Flogisto político
Mikel Agirregabiria Agirre
El más célebre error de la historia científica nos
revela la fórmula de la convivencia humana.
El
descubrimiento del fuego se produjo hace 400.000 años. Anteriormente,
desde hace 7 millones de años, los homínidos recurrieron únicamente a la
caza como fuente de energía vital. Desde los orígenes de la historia, la
humanidad se preguntó por la naturaleza del fuego. En el siglo V antes de
Jesucristo, Empédocles sugirió la existencia de cuatro elementos (fuego,
tierra, aire y agua), como constituyentes -en proporciones variables- de
toda materia. Esta visión, perpetuada por Aristóteles durante siglos,
incorporó el concepto de “fuego” como una propiedad contenida en algunas
sustancias.
En 1702,
Stahl desarrolló la “teoría del flogisto” para explicar la combustión. El
“flogisto o principio inflamable”, descendiente directo del "azufre" de
los alquimistas y más remoto del elemento "fuego", era una esencia oculta
que formaba parte de los combustibles. Cuanto más flogisto tuviese un
cuerpo, mejor combustible era. Al encender un combustible, su flogisto
pasaba al aire que se flogistizaba. Si se agotaba el flogisto, las cenizas
no podían continuar ardiendo. Si el aire se saturaba de flogisto, también
se impedía la combustión.

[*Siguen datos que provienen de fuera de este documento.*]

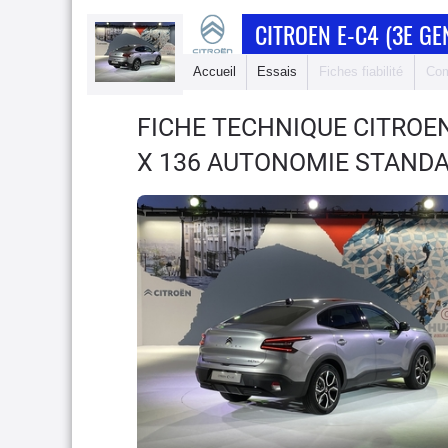
CITROEN E-C4 (3E GE
Accueil
Essais
Fiches fiabilité
Com
FICHE TECHNIQUE CITROEN
X 136 AUTONOMIE STAND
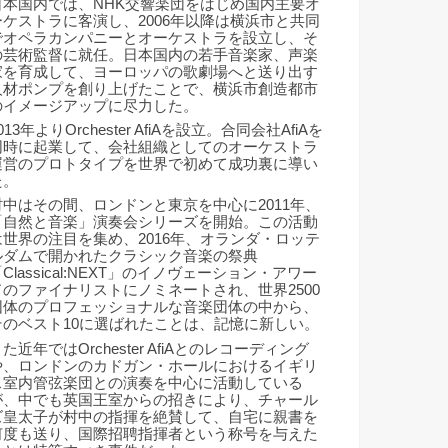
日本国内では、NHK交響楽団をはじめ国内主要オ
ーケストラに客演し、2006年以降は横浜市と共同
でオペラカンパニーとオーケストラを設立し、そ
の芸術監督に就任。日本国内の若手音楽家、声楽
家を育成して、ヨーロッパの歌劇場へと送り出す
人材ポンプを創り上げたことで、横浜市創造都市
のイメージアップに尽力した。
013年よりOrchester AfiAを設立。合同会社AfiAを
同時に起業して、会社組織としてのオーケストラ
運営のプロトタイプを世界で初めて成功裏に導い
た。
村中はその間、ロンドンと東京を中心に2011年、
「自然と音楽」演奏会シリーズを開始。この活動
は世界の注目を集め、2016年、オランダ・ロッテ
ルダムで開かれたクラシック音楽の祭典
Classical:NEXT」のイノヴェーション・アワー
ドのファイナリストにノミネートされ、世界2500
団体のプロフェッショナルな音楽団体の中から、
そのベスト10に選ばれたことは、記憶に新しい。
た近年ではOrchester AfiAとのレコーディング
や、ロンドンのカドガン・ホールにおけるイギリ
ス室内管弦楽団との演奏を中心に活動している
が、中でも英国王室からの招きにより、チャール
ズ皇太子が村中の指揮を絶賛して、自宅に親書を
何度も送り、国際招聘指揮者という称号を与えた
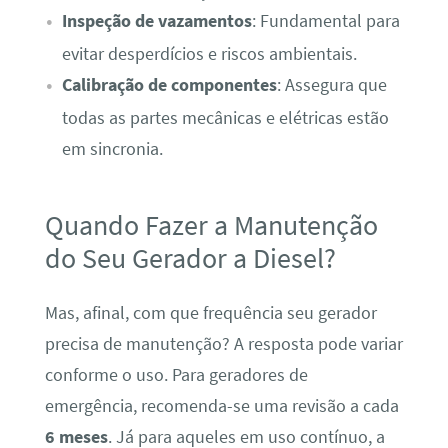
Inspeção de vazamentos
: Fundamental para
evitar desperdícios e riscos ambientais.
Calibração de componentes
: Assegura que
todas as partes mecânicas e elétricas estão
em sincronia.
Quando Fazer a Manutenção
do Seu Gerador a Diesel?
Mas, afinal, com que frequência seu gerador
precisa de manutenção? A resposta pode variar
conforme o uso. Para geradores de
emergência, recomenda-se uma revisão a cada
6 meses
. Já para aqueles em uso contínuo, a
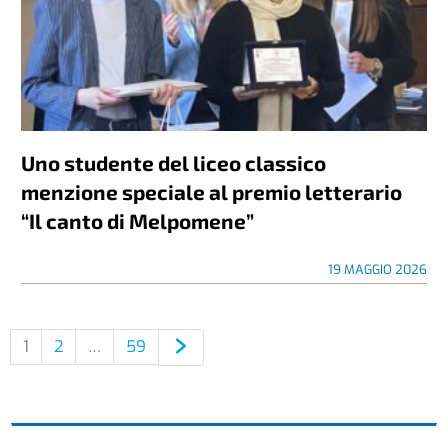
Uno studente del liceo classico
menzione speciale al premio letterario
“Il canto di Melpomene”
19 MAGGIO 2026
1
2
…
59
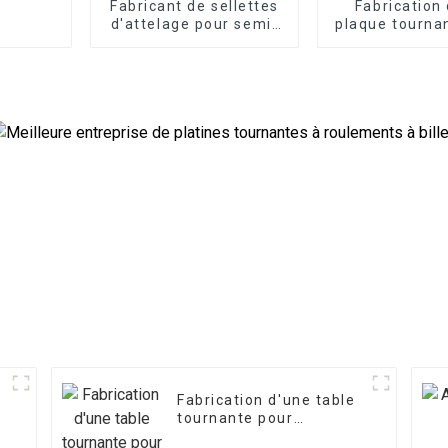
Fabricant de sellettes
Fabrication
d'attelage pour semi-
plaque tourna
remorques
remorque de
Fabrication d'une table
tournante pour
remorque de 1 022 mm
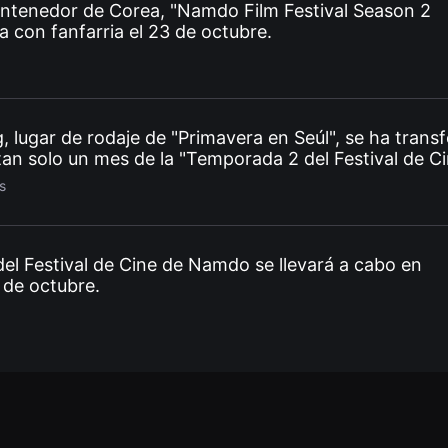
contenedor de Corea, "Namdo Film Festival Season 2
 con fanfarria el 23 de octubre.
 lugar de rodaje de "Primavera en Seúl", se ha tran
 tan solo un mes de la "Temporada 2 del Festival de C
s
l Festival de Cine de Namdo se llevará a cabo en
 de octubre.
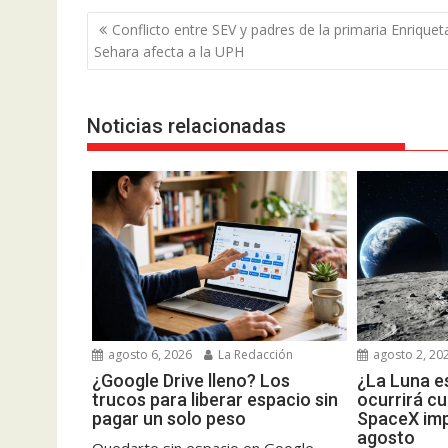
Navegación
Conflicto entre SEV y padres de la primaria Enriquet
de
Sehara afecta a la UPH
entradas
Noticias relacionadas
agosto 6, 2026
La Redacción
agosto 2, 20
¿Google Drive lleno? Los
¿La Luna es
trucos para liberar espacio sin
ocurrirá c
pagar un solo peso
SpaceX imp
agosto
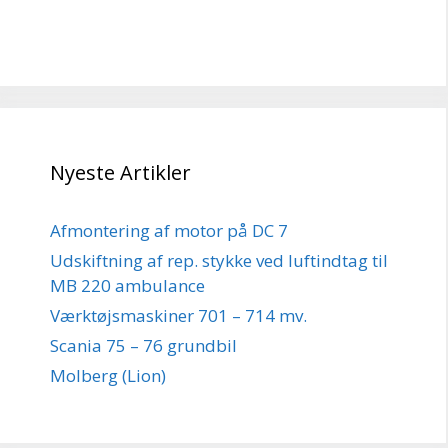
Nyeste Artikler
Afmontering af motor på DC 7
Udskiftning af rep. stykke ved luftindtag til
MB 220 ambulance
Værktøjsmaskiner 701 – 714 mv.
Scania 75 – 76 grundbil
Molberg (Lion)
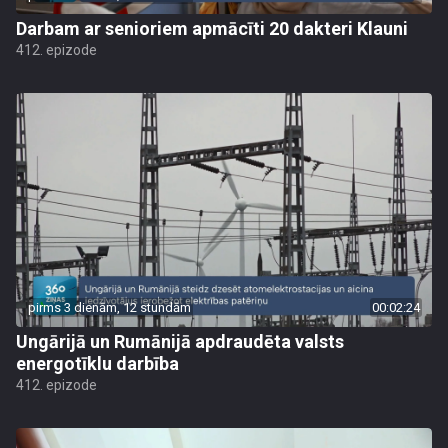
Darbam ar senioriem apmācīti 20 dakteri Klauni
412. epizode
pirms 3 dienām, 12 stundām
00:02:24
Ungārijā un Rumānijā apdraudēta valsts
energotīklu darbība
412. epizode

El avance en el estudio de los gases y de la
conservación de la masa en las reacciones obligó a desechar esta errónea
hipótesis. Al medir el peso de reactivos y productos de una combustión, se
comprobó que -en muchos casos- la cal quemada de un metal pesaba más, lo
que obligaría a que el flogisto tuviese una masa negativa.
Lavoisier,
el mayor químico de la Historia, descubrió que el “aire desflogistizado”,
que “deseaba flogistizarse” era realmente un gas existente en la
atmósfera: el oxígeno. Sólo en presencia de dos componentes, combustible y
comburente, se producía la combustión. La ciencia hubo de esperar 23
siglos para averiguar la participación simultánea de dos elementos para
producir el fenómeno de la combustión, desarraigando la creencia simplista
de que toda la potencialidad del fuego residía en un solo componente, como
el imaginario “fluido calórico” que se trasvasaba de un cuerpo caliente a
uno frío.
La falacia
del flogisto nos muestra que en numerosas áreas de la vida, lo más
definitorio es la interrelación de entes distintos. Desde la vitalidad de
un ser unicelular, cuya membrana más que protegerle le comunica con el
exterior, o desde la grandeza del amor humano, es fácil comprender que el
secreto de la existencia está en la suma de elementos complementarios. Las
relaciones humanas, familiares, sociales, profesionales o políticas
deberían regirse por esa pizca del sentido común que subyace en frases
mágicas como “te quiero”, o al menos de “tal vez tengas razón”. Sólo los
“demás” dan sentido al “nosotros”; el “yo” no existe sin el “tú”.
En las
ciencias políticas estamos aún en un estadio muy primitivo de
interpretación y comprensión de las leyes que rigen su dinámica. Nunca se
escucha entre políticos adversarios el “quizá tú también tengas parte de
razón”. Todavía persiste la simpleza de considerar que un solo partido
político posee la “piedra filosofal” que puede transformar un mundo de
plomo en una áurea utopía. Aplicando un ápice del “método científico”,
obtendríamos auténticos progresos en la práctica política que requiere
nuestra civilización, en la que el progreso tecnológico nos ha permitido
ser capaces de destruirnos concienzuda y planetariamente, pero aún no de
gobernarnos pacífica y solidariamente.
Señores de
la Política: “El flogisto no existe. La verdad política absoluta no
existe. Pero sí existe la capacidad de producir un cálido hogar de luz
cuando se pactan y combinan ideas y proyectos suplementarios, que nada
aportan por separado. A ver cuándo surge la chispa del entendimiento y
descubrimos el modo de salir del paleolítico inferior donde se encuentra
la política actual, cuando parece que sólo cabe la caza para sobrevivir.
Aprendamos que los otros son… nuestro oxígeno”.